BBC NEWS | Science/Nature | Thera eruption was bigger still


----------



## HareBrain (Mar 30, 2010)

Reminds me of a story that was on some science programme a few years ago which said that at some point -- maybe in a year, maybe ten thousand -- the side of one of the Canary Islands was going to collapse, causing a tsunami that would devastate the entire east cost of America. Haven't heard anything about it since.

And then of course there's Yellowstone ...

The ground has it in for us, people!


----------



## Ursa major (Mar 30, 2010)

But should we put our foot down, or try to stamp our authority...? Perhaps not.

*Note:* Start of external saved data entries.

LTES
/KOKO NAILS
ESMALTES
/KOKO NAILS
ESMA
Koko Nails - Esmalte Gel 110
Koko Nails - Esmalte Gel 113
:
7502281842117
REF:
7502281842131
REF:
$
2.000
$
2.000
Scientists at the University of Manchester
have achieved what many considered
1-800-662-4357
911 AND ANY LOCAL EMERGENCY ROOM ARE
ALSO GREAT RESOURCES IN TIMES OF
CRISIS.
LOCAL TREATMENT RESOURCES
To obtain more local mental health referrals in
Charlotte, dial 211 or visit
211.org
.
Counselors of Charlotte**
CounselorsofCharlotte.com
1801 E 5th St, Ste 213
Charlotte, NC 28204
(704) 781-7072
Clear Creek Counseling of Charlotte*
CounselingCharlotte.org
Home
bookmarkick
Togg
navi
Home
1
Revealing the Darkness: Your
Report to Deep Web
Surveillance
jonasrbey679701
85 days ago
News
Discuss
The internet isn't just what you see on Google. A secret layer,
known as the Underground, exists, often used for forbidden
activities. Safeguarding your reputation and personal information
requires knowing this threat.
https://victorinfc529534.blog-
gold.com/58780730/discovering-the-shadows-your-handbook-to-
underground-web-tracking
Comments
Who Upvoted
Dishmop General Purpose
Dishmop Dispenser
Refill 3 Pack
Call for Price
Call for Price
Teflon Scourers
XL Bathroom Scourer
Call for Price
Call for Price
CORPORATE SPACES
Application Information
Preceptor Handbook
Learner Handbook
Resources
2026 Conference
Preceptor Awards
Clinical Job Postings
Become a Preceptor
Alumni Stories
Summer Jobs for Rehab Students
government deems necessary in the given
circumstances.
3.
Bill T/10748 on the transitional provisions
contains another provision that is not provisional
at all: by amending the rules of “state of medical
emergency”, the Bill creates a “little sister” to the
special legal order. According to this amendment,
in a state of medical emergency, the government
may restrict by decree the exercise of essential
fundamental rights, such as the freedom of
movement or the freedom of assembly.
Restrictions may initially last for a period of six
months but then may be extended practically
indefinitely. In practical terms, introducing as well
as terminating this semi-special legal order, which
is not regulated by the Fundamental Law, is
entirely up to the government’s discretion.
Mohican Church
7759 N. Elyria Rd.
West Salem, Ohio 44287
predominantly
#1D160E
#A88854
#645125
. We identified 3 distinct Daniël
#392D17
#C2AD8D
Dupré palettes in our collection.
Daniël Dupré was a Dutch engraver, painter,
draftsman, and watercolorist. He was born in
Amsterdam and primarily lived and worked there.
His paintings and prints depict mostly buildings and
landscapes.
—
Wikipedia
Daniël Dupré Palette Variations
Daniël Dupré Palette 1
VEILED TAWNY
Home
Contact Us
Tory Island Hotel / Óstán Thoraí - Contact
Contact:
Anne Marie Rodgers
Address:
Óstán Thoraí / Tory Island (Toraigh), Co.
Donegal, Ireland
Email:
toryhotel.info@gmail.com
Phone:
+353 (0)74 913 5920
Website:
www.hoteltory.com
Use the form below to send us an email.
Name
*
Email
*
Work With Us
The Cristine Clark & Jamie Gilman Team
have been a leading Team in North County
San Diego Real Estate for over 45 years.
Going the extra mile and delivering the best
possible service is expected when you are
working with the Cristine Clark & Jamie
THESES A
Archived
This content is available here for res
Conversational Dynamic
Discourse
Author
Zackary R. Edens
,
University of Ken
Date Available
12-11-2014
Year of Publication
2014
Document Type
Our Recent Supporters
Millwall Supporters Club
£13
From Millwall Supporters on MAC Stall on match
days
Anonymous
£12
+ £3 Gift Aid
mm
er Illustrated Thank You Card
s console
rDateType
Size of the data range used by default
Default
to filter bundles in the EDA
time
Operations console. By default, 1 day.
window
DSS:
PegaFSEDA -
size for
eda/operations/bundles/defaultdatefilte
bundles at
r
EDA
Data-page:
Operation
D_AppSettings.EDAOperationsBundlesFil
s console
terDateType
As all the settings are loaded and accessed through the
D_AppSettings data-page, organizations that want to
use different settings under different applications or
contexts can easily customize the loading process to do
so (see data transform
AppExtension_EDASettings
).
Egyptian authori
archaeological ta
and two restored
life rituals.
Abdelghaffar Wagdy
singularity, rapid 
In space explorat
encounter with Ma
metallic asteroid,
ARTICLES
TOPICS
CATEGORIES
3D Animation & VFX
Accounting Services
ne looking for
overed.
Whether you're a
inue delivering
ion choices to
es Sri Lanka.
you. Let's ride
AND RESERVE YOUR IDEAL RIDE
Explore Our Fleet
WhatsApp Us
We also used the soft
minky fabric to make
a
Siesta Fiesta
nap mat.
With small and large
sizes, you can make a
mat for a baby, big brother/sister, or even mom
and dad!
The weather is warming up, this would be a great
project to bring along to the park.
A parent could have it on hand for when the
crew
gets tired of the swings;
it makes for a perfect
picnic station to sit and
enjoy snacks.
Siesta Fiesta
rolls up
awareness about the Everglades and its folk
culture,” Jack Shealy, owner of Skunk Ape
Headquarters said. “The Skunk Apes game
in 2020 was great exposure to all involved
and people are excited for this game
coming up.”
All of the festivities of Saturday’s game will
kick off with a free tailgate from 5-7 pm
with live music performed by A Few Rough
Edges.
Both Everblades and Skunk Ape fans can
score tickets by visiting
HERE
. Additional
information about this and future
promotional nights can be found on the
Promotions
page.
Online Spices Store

That island in the Canaries is La Palma, where, it has been suggested, a part of the island weighing 1.5 x1015 kg - 1.5 trillion tonnes - could slide into the ocean. The _Horizon_ programme which talked about this concentrated on graphics for the US east coast (crude models of New York, I think, and perhaps Miami were shown being hit by a wave over half a kilometre high). I don't think this is the whole story, though: I doubt we to the north would be unaffected with waves of this magnitude racing across the Atlantic in all directions.


----------



## mosaix (Mar 30, 2010)

Well spotted Harpo. 

An interesting story. It makes me realise that the Earth cares not a jot for the those of us living upon it.


----------